Lupus anticoagulants (LA) are a group of antibodies that interfere with phospholipid-dependent coagulation reactions. In the laboratory they are defined as prolonged clotting tests that are responsive to procoagulant phospholipids. By definition, the tests should not correct with the addition of normal plasma but are corrected by the addition of phospholipid. In our laboratory the diluted Russell's viper venom time (dRVVT) and kaolin clotting time (KCT) are used to detect LA . The dRVVT is used as a screening test using a commercial kit (Gradipore, French's Forest, Australia). A mixing test is performed on all positive LA screen results, that is, the clotting time is 20% longer than the pooled platelet poor normal plasma (PNP). If the mixing test does not correct, a LA Confirm test is performed to confirm the presence of LA. The additional phospholipid in LA Confirm neutralises lupus anticoagulants to give a normal clotting time. The KCT is performed as per the method described in Gibson et al , where the difference in seconds between the neat pool (10:0) and the 8:2 mixture of PNP: patient is less than 20% different from the pooled normal plasma, the sample is considered negative. Where the difference is 20% or greater then the results are graphed on a six-point curve and the shape of the curve analysed. In the presence of LA the curve should be convex in the region near the Y-axis. A platelet neutralisation procedure is then performed to confirm the presence of a lupus anticoagulant. In this procedure a frozen-thawed platelet solution is added to the kaolin clotting time mixture to provide a source of platelet phospholipid able to overcome the effects of a lupus anticoagulant. With comparison to a normal pooled plasma clotting time, normalisation of the clotting time, confirms the presence of a lupus anticoagulant.

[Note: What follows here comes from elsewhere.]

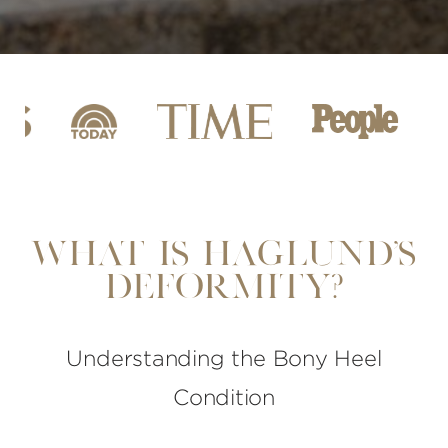
What is Haglund's
Deformity?
Understanding the Bony Heel
Condition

Antiphospholipid studies were repeated at least six weeks after the initial study. There have been no concerns regarding the performance of these assays in the routine quality assurance program for diagnostic laboratories in Australia run by the Royal College of Pathologists of Australasia (RCPA) and the National Association of Testing Authorities and conform with the consensus guidelines developed by the aCL Working Party comprising members of the Immunology Advisory, Quality Assurance and Scientific Education Committees of the RCPA .

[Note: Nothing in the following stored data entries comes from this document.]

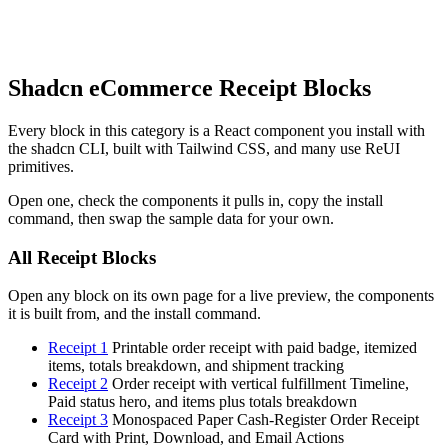
Shadcn eCommerce Receipt Blocks
Every block in this category is a React component you install with
the shadcn CLI, built with Tailwind CSS, and many use ReUI
primitives.
Open one, check the components it pulls in, copy the install
command, then swap the sample data for your own.
All Receipt Blocks
Open any block on its own page for a live preview, the components
it is built from, and the install command.
Receipt 1
Printable order receipt with paid badge, itemized
items, totals breakdown, and shipment tracking
Receipt 2
Order receipt with vertical fulfillment Timeline,
Paid status hero, and items plus totals breakdown
Receipt 3
Monospaced Paper Cash-Register Order Receipt
Card with Print, Download, and Email Actions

Data were collected for 52 patients and 6 were immediately excluded because follow-up serology was not available. A further patient with infective endocarditis and therefore a potential cause for the presence of aCL was also excluded from further analysis. Of the remaining 45 the median age was 38.2 years with the age ranging from 6–63 years. There were 32 females and 13 males. Three groups of patients were identified on the basis of the results of antiphospholipid antibody testing.
In the first group of patients with primary antiphospholipid syndrome, 26 had completed strokes while seven of this group had had more than one stroke (two patients after anticoagulation with warfarin had been commenced). Multiple sites of the brain were involved and there was evidence for an embolic source in 8 patients. The clinical details for this group are summarised in Table 1. Twenty of the twenty-six patients were commenced on long-term high intensity warfarin therapy [11, 12], either at the time of presentation or in the post-partum period. While some patients were originally diagnosed with obstetric antiphospholipid syndrome, their presentation was complicated by cerebral infarction or were noted on review during admission to have radiological evidence of past cerebral infarction. In those patients who had contraindications to the use of warfarin – three received low dose aspirin (100 mg daily), while the fourth individual was treated with clopidogrel at the standard dose (75 mg daily).

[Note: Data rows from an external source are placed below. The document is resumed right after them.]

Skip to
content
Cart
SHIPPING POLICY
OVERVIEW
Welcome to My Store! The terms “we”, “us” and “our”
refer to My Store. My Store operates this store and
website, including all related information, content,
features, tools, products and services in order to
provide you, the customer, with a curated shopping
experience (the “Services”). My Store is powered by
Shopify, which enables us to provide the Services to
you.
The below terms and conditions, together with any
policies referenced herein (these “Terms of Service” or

Only four patients in this group have had further thrombotic episodes since warfarinisation. The four individuals were on long-term warfarin but in all four cases the INR had fallen to less than 3.0 in the period prior to their presentation with a thrombotic event. Three of these patients had additional arterial thrombotic events. One presented with both a stroke and pulmonary embolus, while two patients had further strokes and these have been included in the study. The last patient presented with a deep venous thrombosis involving the right lower limb. The duration of sub-therapeutic INR's prior to presentation in these individuals however could not be determined due to infrequent monitoring; however there have been no further recorded recurrences subsequent to these events.
The group with disappearing aCL comprised seven patients and details are summarised in Table 1. On repeat testing antiphospholipid antibodies could not be detected in any of these patients by all assays currently performed in our laboratory. Where possible these tests were performed at least six weeks after the initial tests, but in some cases were performed up to one year after initial testing. Repeated assays including LAC have remained negative and all of this group have been tested on four separate occasions albeit at differing time intervals. Only one in this group had a potential cause identified for the presentation with documented intercurrent infection. Streptococcus viridans was isolated from blood cultures and mitral valve vegetations demonstrated at echocardiography. This patient was therefore excluded from further analysis and is not included in the table. In this group, three patients received either low dose aspirin or clopidogrel where aspirin was contraindicated.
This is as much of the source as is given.